Your objective: If a line in the records below contains the word "this", copy it out.

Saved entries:
* * * *

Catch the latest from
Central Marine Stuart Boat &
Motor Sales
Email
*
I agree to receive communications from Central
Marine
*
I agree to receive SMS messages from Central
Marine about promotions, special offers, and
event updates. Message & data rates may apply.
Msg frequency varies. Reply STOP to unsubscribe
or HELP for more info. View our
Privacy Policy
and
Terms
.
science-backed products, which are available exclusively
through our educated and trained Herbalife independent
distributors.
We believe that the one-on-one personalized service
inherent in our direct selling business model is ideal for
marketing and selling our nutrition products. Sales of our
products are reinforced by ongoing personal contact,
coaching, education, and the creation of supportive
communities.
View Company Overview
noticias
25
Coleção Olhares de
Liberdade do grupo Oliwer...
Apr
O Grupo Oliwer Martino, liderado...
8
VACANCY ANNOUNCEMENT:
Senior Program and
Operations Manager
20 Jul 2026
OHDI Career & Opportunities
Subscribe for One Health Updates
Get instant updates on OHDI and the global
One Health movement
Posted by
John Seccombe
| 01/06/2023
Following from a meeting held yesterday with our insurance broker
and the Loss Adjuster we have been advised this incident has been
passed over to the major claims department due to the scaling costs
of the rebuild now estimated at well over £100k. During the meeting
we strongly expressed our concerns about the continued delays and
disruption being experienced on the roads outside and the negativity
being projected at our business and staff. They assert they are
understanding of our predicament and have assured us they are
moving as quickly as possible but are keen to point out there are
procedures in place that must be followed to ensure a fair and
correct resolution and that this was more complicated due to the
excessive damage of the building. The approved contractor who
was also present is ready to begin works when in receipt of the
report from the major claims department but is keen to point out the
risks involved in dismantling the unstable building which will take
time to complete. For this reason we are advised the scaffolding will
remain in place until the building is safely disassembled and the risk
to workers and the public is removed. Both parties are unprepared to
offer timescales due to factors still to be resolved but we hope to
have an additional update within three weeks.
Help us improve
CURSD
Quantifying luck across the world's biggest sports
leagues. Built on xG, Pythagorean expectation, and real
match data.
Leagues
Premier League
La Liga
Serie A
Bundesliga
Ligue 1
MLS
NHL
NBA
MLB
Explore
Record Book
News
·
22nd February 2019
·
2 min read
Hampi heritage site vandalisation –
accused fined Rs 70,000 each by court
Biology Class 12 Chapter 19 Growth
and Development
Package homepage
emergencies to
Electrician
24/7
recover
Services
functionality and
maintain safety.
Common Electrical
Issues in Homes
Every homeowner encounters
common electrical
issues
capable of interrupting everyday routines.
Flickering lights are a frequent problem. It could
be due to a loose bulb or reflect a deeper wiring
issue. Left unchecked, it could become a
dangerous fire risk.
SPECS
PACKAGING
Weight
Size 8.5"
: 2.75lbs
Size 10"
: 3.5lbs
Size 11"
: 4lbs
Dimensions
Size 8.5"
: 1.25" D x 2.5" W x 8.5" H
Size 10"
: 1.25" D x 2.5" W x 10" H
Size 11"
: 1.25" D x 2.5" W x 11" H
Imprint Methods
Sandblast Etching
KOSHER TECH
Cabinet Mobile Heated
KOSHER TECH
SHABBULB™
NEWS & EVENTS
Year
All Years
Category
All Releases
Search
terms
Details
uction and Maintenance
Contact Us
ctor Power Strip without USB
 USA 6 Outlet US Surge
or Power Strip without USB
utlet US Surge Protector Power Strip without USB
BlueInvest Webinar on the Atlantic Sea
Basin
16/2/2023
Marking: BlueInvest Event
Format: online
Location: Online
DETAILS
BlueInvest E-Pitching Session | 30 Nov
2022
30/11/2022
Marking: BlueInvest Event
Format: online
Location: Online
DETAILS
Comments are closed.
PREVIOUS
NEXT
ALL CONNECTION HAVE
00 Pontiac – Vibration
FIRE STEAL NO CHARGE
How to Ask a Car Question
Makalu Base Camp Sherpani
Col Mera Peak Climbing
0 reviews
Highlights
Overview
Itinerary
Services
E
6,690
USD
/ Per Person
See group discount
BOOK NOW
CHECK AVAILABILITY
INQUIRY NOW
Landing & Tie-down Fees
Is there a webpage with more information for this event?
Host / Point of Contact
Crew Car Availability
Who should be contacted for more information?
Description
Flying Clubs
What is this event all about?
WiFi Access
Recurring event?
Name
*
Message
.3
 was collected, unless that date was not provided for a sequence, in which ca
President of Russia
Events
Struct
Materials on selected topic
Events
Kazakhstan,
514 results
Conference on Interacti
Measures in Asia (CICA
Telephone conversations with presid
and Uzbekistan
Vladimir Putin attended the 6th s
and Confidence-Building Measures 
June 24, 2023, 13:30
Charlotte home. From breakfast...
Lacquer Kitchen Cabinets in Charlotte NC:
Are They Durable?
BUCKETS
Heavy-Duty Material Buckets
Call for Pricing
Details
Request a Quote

* * * *

Answer space:
and the Loss Adjuster we have been advised this incident has been
correct resolution and that this was more complicated due to the
time to complete. For this reason we are advised the scaffolding will
Is there a webpage with more information for this event?
What is this event all about?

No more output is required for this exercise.